Evaluation and utilization of meso-γ-scale numerical weather prediction for logistical and transportation applications
Abstract
The effectiveness and efficiency of logistical operations in a number of industries are dependent on the response of local transportation systems (surface and air) to weather conditions. To enable proactive operations, planning and scheduling need to be driven by predictions of weather events that can impact them. Further, those predictions need to be at a temporal and spatial scale consistent with such activities. Consider, for example, the support and execution of operations in and around a major metropolitan area with a number of transportation facilities. Hence, meso-γ-scale numerical weather models operating at higher resolution in space and time with more detailed physics may offer the appropriate precision and accuracy within a limited geographic region for these problems. To begin to explore the relevance of this idea, we build upon the earlier efforts by IBM Research to implement an operational testbed, dubbed "Deep Thunder", which has been customized for transportation applications.
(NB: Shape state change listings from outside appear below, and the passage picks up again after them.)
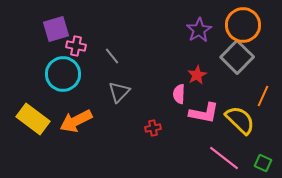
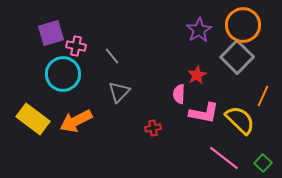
purple square: moved 5 px left, 4 px down
green square: rotated 18 degrees clockwise
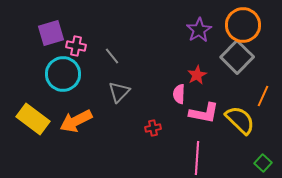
pink line: moved 27 px left; rotated 56 degrees clockwise
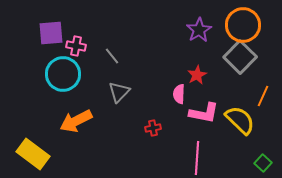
purple square: rotated 12 degrees clockwise
gray square: moved 3 px right
yellow rectangle: moved 35 px down
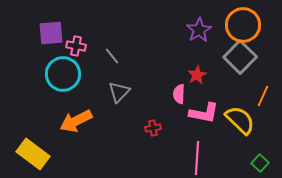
green square: moved 3 px left
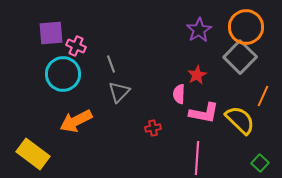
orange circle: moved 3 px right, 2 px down
pink cross: rotated 12 degrees clockwise
gray line: moved 1 px left, 8 px down; rotated 18 degrees clockwise
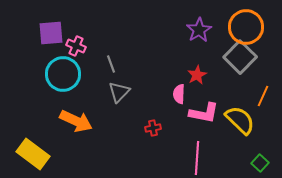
orange arrow: rotated 128 degrees counterclockwise
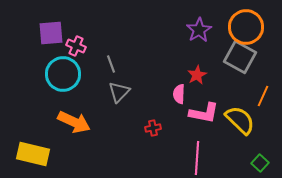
gray square: rotated 16 degrees counterclockwise
orange arrow: moved 2 px left, 1 px down
yellow rectangle: rotated 24 degrees counterclockwise
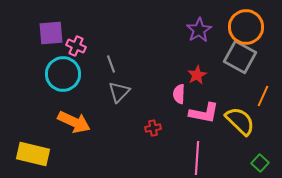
yellow semicircle: moved 1 px down
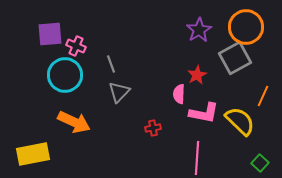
purple square: moved 1 px left, 1 px down
gray square: moved 5 px left, 1 px down; rotated 32 degrees clockwise
cyan circle: moved 2 px right, 1 px down
yellow rectangle: rotated 24 degrees counterclockwise
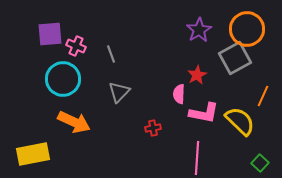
orange circle: moved 1 px right, 2 px down
gray line: moved 10 px up
cyan circle: moved 2 px left, 4 px down
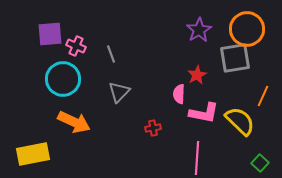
gray square: rotated 20 degrees clockwise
The original prototype provides nested 24-hour forecasts for the New York City metropolitan area to 1 km resolution utilizing explicit, bulk cloud microphysics. It was extended in 2004 to provide forecasts for other metropolitan areas. In particular, this included model runs covering the greater Baltimore and Washington metropolitan areas at 2 km resolution. It is imbedded in a region at 8 km covering all of Maryland and Delaware, and most of Pennsylvania, Virginia and New Jersey. The system was set up to generate a number of customized visualizations viewed via a web browser, which are updated typically twice per day. All of the prerequisite processing is completed in less than an hour on relatively modest hardware to enable timely dissemination of model results at reasonable cost. These forecast products were accessed by USAF Weather Operations staff based in the aforementioned geographic area for several months during 2005, starting in mid-winter. We will discuss how those products were used and their quality with respect to specific weather events as well as other available forecasts. We will also present some results concerning the overall effectiveness of such modelling capabilities and this particular approach for these applications and recommendations for future work.